Non-invasive H. pylori antibiotic sensitivity testing on stool, to supplant the current sensitivity testing using endoscopically obtained samples, would overcome many rate-limiting barriers precluding widespread uptake of sensitivity testing. Molecular testing of stool for the small number of known mutations responsible for clarithromycin of levofloxacin resistance is relatively straightforward, as there are several commercial kits for these purposes that utilize PCR. However, next generation sequencing technology offers the potential to detect the resistance footprint of all antibiotics considered in H. pylori therapy. While the clinical utility of utilizing stool-based predictions to guide antibiotic therapy remains to be fully determined, collecting this information would galvanize a data pipeline to accelerate the establishment of surveillance registries, which are immediately needed. Hand-in-hand, implementation and adherence to standard quality metrics based on current clinical guidelines, including appropriate eradication confirmation testing in all individuals treated for H. pylori would simultaneously advance surveillance programs and ideally attenuate the high practice pattern variability observed in the management of refractory H. pylori infection.

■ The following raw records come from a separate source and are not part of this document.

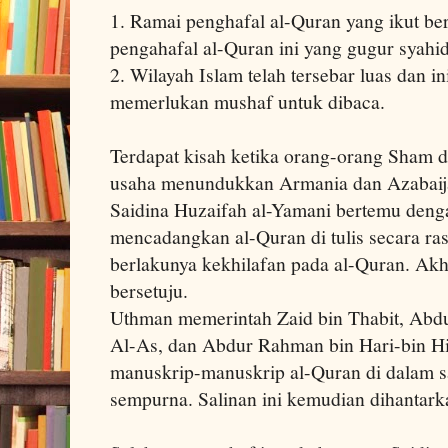
1. Ramai penghafal al-Quran yang ikut be
pengahafal al-Quran ini yang gugur syahid
2. Wilayah Islam telah tersebar luas dan i
memerlukan mushaf untuk dibaca.
Terdapat kisah ketika orang-orang Sham d
usaha menundukkan Armania dan Azabaija
Saidina Huzaifah al-Yamani bertemu den
mencadangkan al-Quran di tulis secara ra
berlakunya kekhilafan pada al-Quran. Akh
bersetuju.
Uthman memerintah Zaid bin Thabit, Abdul
Al-As, dan Abdur Rahman bin Hari-bin H
manuskrip-manuskrip al-Quran di dalam s
sempurna. Salinan ini kemudian dihantark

Despite rising rates of resistance, the global impact of antibiotic overuse, as well as the exorbitant cost associated with treatment failure (estimated to be at least $33 billion in the US alone[45]), no truly novel anti-H. pylori therapies are visible on the horizon. Development of newer antimicrobial agents against H. pylori should be fostered, as should investigation into repurposing already available antimicrobials with alternative mechanisms of action against H. pylori. For example, the addition of clavulanic acid to amoxicillin-based regimens has been associated with a 10–20% increase in eradication success[46], although more rigorous studies are needed.

There are also some promising data for non-antibiotic adjuncts, such as statins[47-49] and probiotics[50-54]. Regarding the latter, there is an increasing body of data supporting a benefit of probiotics containing Lactobacillus and Bifidobacterium on H. pylori eradication success via an inhibitory effect as well as enhanced patient tolerance of H. pylori eradication therapy resulting in improved adherence. To date, at least twenty clinical trials and several meta-analyses have evaluated the effect of probiotics on H. pylori eradication (albeit not necessarily refractory H. pylori)[50-54]; these are mostly positive, but there is significant trial heterogeneity and concerns over study quality. Collectively, there are limited data to guide optimal timing, formulation, dosage, duration, and appropriate patient selection for these adjunctive therapies, and their use should therefore be considered experimental. (BPA#12) Further rigorous investigation in US populations and specifically in refractory H. pylori infection would be valuable, particularly given the generally favorable side effect and cost profiles of these agents.

Conclusion

H. pylori management has become increasingly challenging due to declining eradication success rates coupled with increasing antibiotic resistance, resulting in more H. pylori infections that are now refractory to first-line therapies. Accordingly, this CPU was developed to provide practitioners with practical advice on how to manage patients whose initial H. pylori treatment was unsuccessful. When considering the major public health implications associated with persistent H. pylori infection with respect to disease- and treatment-related complications and cost, there is a clear need to prioritize systematic approaches to improve rates of successful H. pylori eradication with the least number of therapeutic attempts.